#### [Work required]
Write each line exactly as it stands, from the line containing "impostazioni dei cookie" through the end of the data.

■ ■ ■ ■ ■ ■ ■

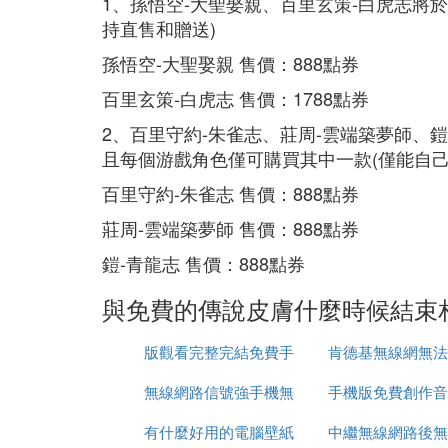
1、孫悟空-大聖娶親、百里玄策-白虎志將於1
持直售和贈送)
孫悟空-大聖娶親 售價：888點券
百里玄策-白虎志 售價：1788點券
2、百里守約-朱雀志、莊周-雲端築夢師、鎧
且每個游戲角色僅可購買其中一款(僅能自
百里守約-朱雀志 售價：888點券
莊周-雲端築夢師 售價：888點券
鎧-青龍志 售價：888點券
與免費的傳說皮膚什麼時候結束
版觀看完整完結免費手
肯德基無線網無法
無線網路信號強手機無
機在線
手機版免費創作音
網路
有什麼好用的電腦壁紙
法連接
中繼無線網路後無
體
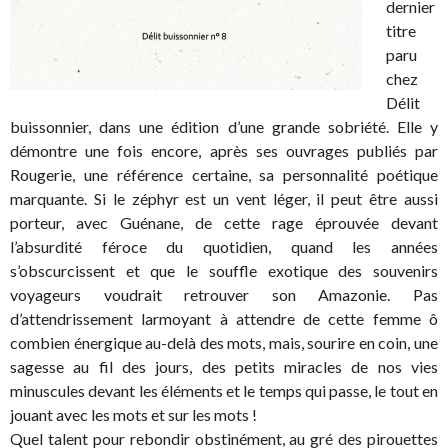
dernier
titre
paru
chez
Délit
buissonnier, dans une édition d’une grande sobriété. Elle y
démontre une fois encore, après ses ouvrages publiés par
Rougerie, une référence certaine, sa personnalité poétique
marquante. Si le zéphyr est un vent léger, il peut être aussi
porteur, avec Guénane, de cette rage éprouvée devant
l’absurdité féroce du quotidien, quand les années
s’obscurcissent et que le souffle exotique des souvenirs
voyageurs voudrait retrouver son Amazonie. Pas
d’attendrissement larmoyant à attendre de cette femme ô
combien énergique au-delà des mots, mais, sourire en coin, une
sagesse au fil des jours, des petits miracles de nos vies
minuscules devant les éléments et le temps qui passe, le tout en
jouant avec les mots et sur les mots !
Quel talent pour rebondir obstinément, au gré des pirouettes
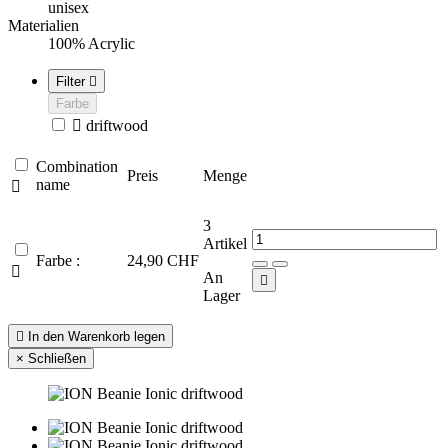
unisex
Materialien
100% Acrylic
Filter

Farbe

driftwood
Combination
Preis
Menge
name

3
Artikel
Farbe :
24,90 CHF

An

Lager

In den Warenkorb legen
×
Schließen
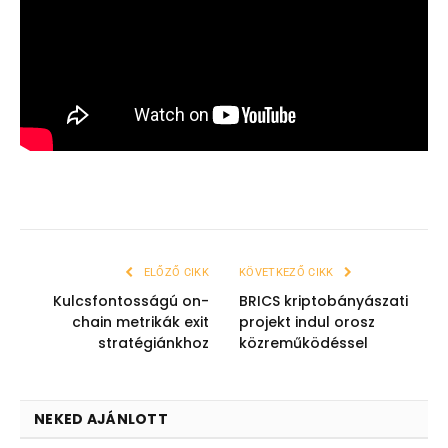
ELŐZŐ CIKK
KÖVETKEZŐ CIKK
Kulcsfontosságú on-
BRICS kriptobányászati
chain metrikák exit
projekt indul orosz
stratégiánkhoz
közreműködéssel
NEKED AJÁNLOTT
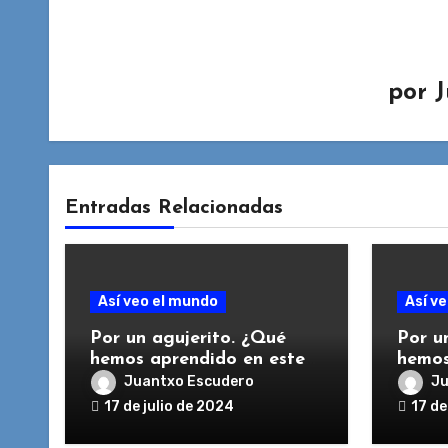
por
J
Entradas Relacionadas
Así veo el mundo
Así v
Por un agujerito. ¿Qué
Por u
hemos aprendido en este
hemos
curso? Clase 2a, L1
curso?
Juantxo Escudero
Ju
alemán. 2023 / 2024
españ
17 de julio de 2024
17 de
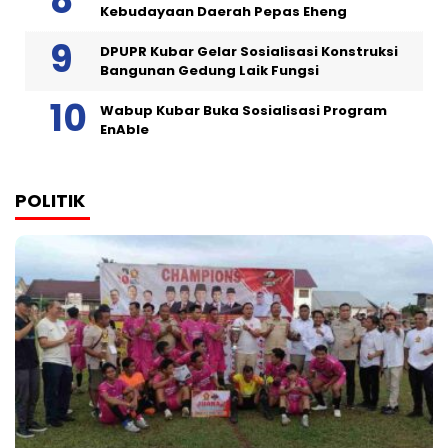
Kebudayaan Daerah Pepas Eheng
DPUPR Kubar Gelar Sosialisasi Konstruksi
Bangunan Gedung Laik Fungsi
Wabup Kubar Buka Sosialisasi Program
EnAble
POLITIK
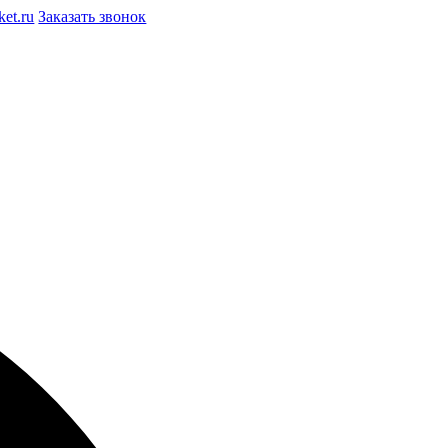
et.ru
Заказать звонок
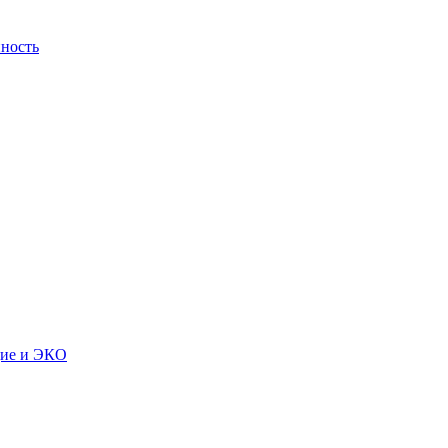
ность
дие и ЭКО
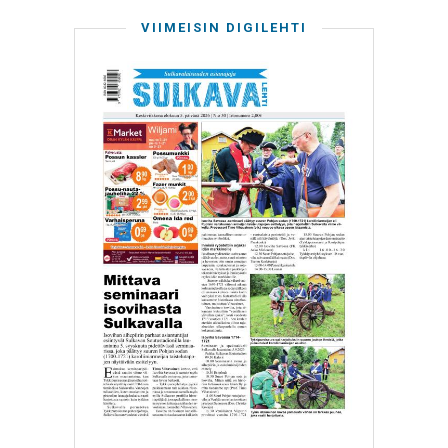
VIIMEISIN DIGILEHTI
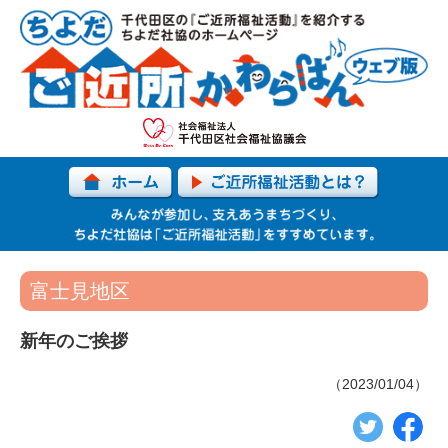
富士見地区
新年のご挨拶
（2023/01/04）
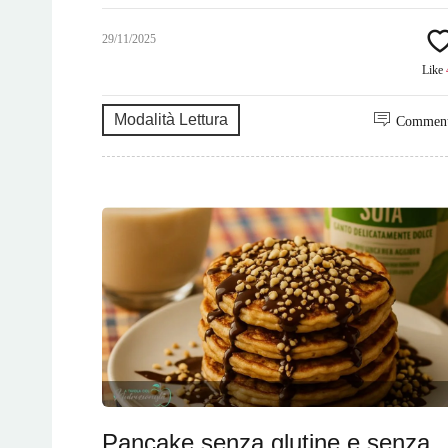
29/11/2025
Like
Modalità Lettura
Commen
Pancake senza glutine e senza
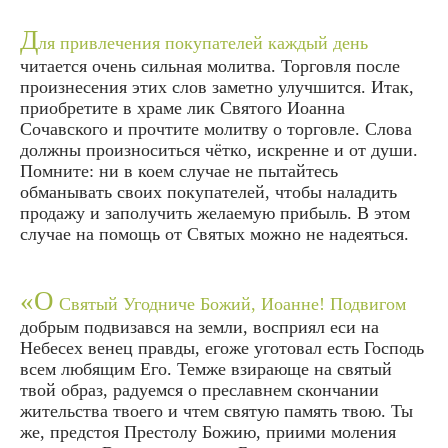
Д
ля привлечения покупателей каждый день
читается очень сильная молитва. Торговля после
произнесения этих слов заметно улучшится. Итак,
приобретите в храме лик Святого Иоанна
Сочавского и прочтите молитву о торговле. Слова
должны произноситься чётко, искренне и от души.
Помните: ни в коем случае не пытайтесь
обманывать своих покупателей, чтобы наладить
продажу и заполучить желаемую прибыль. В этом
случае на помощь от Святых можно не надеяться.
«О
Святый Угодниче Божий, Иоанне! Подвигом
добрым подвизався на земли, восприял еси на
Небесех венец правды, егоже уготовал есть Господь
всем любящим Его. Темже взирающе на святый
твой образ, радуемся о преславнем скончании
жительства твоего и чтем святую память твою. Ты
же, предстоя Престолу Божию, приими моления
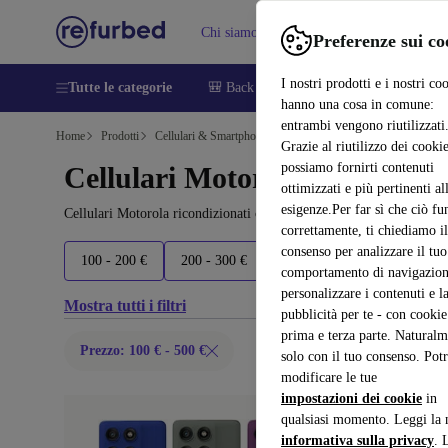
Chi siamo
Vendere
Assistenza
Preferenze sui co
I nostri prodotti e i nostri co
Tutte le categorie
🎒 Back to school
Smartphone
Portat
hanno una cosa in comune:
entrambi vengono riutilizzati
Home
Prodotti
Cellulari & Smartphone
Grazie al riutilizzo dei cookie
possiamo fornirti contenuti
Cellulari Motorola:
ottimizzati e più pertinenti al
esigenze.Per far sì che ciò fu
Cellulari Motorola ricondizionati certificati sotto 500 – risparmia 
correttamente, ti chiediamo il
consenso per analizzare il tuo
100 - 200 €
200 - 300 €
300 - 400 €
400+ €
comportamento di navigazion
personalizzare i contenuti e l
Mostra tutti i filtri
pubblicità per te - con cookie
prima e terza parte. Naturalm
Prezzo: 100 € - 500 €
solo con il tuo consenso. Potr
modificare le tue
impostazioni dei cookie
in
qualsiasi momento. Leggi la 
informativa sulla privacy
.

■ ■ ■ ■ ■ ■ ■

#### [Result below]
impostazioni dei cookie
in
qualsiasi momento. Leggi la 
informativa sulla privacy
.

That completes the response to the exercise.